→ Your instructions
Copy all the entries word for word, but omit the pictures.

→ Input
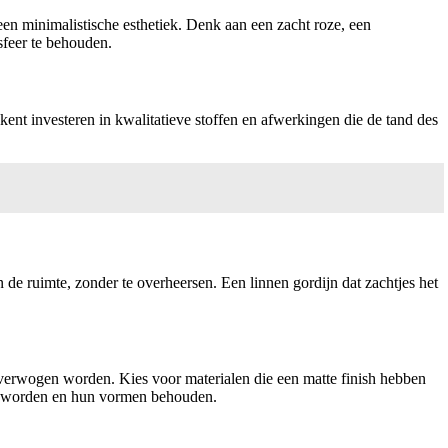
en minimalistische esthetiek. Denk aan een zacht roze, een
sfeer te behouden.
ent investeren in kwalitatieve stoffen en afwerkingen die de tand des
 de ruimte, zonder te overheersen. Een linnen gordijn dat zachtjes het
overwogen worden. Kies voor materialen die een matte finish hebben
nen worden en hun vormen behouden.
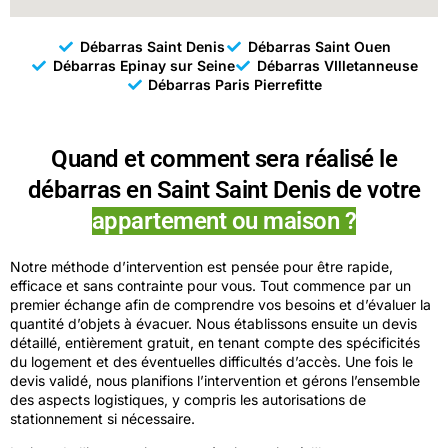
Débarras Saint Denis
Débarras Saint Ouen
Débarras Epinay sur Seine
Débarras VIlletanneuse
Débarras Paris Pierrefitte
Quand et comment sera réalisé le
débarras en Saint Saint Denis de votre
appartement ou maison ?
Notre méthode d’intervention est pensée pour être rapide,
efficace et sans contrainte pour vous. Tout commence par un
premier échange afin de comprendre vos besoins et d’évaluer la
quantité d’objets à évacuer. Nous établissons ensuite un devis
détaillé, entièrement gratuit, en tenant compte des spécificités
du logement et des éventuelles difficultés d’accès. Une fois le
devis validé, nous planifions l’intervention et gérons l’ensemble
des aspects logistiques, y compris les autorisations de
stationnement si nécessaire.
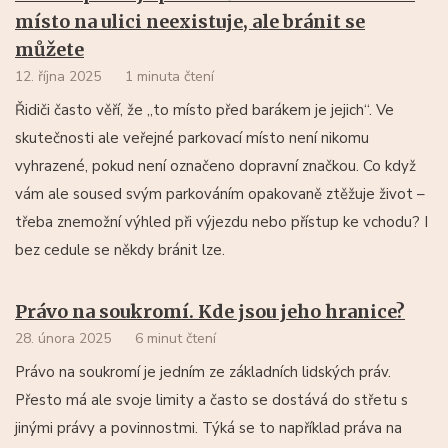
místo na ulici neexistuje, ale bránit se
můžete
12. října 2025
1 minuta čtení
Řidiči často věří, že „to místo před barákem je jejich“. Ve
skutečnosti ale veřejné parkovací místo není nikomu
vyhrazené, pokud není označeno dopravní značkou. Co když
vám ale soused svým parkováním opakovaně ztěžuje život –
třeba znemožní výhled při výjezdu nebo přístup ke vchodu? I
bez cedule se někdy bránit lze.
Právo na soukromí. Kde jsou jeho hranice?
28. února 2025
6 minut čtení
Právo na soukromí je jedním ze základních lidských práv.
Přesto má ale svoje limity a často se dostává do střetu s
jinými právy a povinnostmi. Týká se to například práva na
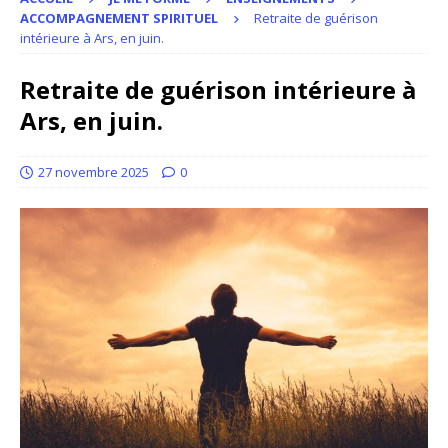
ACCOMPAGNEMENT SPIRITUEL
Retraite de guérison
intérieure à Ars, en juin.
Retraite de guérison intérieure à
Ars, en juin.
27 novembre 2025
0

→ Response
en minimalistische esthetiek. Denk aan een zacht roze, een
sfeer te behouden.
ent investeren in kwalitatieve stoffen en afwerkingen die de tand des
 de ruimte, zonder te overheersen. Een linnen gordijn dat zachtjes het
overwogen worden. Kies voor materialen die een matte finish hebben
nen worden en hun vormen behouden.
Débarras Saint Denis
Débarras Saint Ouen
Débarras Epinay sur Seine
Débarras VIlletanneuse
Débarras Paris Pierrefitte
Quand et comment sera réalisé le
débarras en Saint Saint Denis de votre
appartement ou maison ?
Notre méthode d’intervention est pensée pour être rapide,
efficace et sans contrainte pour vous. Tout commence par un
premier échange afin de comprendre vos besoins et d’évaluer la
quantité d’objets à évacuer. Nous établissons ensuite un devis
détaillé, entièrement gratuit, en tenant compte des spécificités
du logement et des éventuelles difficultés d’accès. Une fois le
devis validé, nous planifions l’intervention et gérons l’ensemble
des aspects logistiques, y compris les autorisations de
stationnement si nécessaire.
místo na ulici neexistuje, ale bránit se
můžete
12. října 2025
1 minuta čtení
Řidiči často věří, že „to místo před barákem je jejich“. Ve
skutečnosti ale veřejné parkovací místo není nikomu
vyhrazené, pokud není označeno dopravní značkou. Co když
vám ale soused svým parkováním opakovaně ztěžuje život –
třeba znemožní výhled při výjezdu nebo přístup ke vchodu? I
bez cedule se někdy bránit lze.
Právo na soukromí. Kde jsou jeho hranice?
28. února 2025
6 minut čtení
Právo na soukromí je jedním ze základních lidských práv.
Přesto má ale svoje limity a často se dostává do střetu s
jinými právy a povinnostmi. Týká se to například práva na
ACCOMPAGNEMENT SPIRITUEL
Retraite de guérison
intérieure à Ars, en juin.
Retraite de guérison intérieure à
Ars, en juin.
27 novembre 2025
0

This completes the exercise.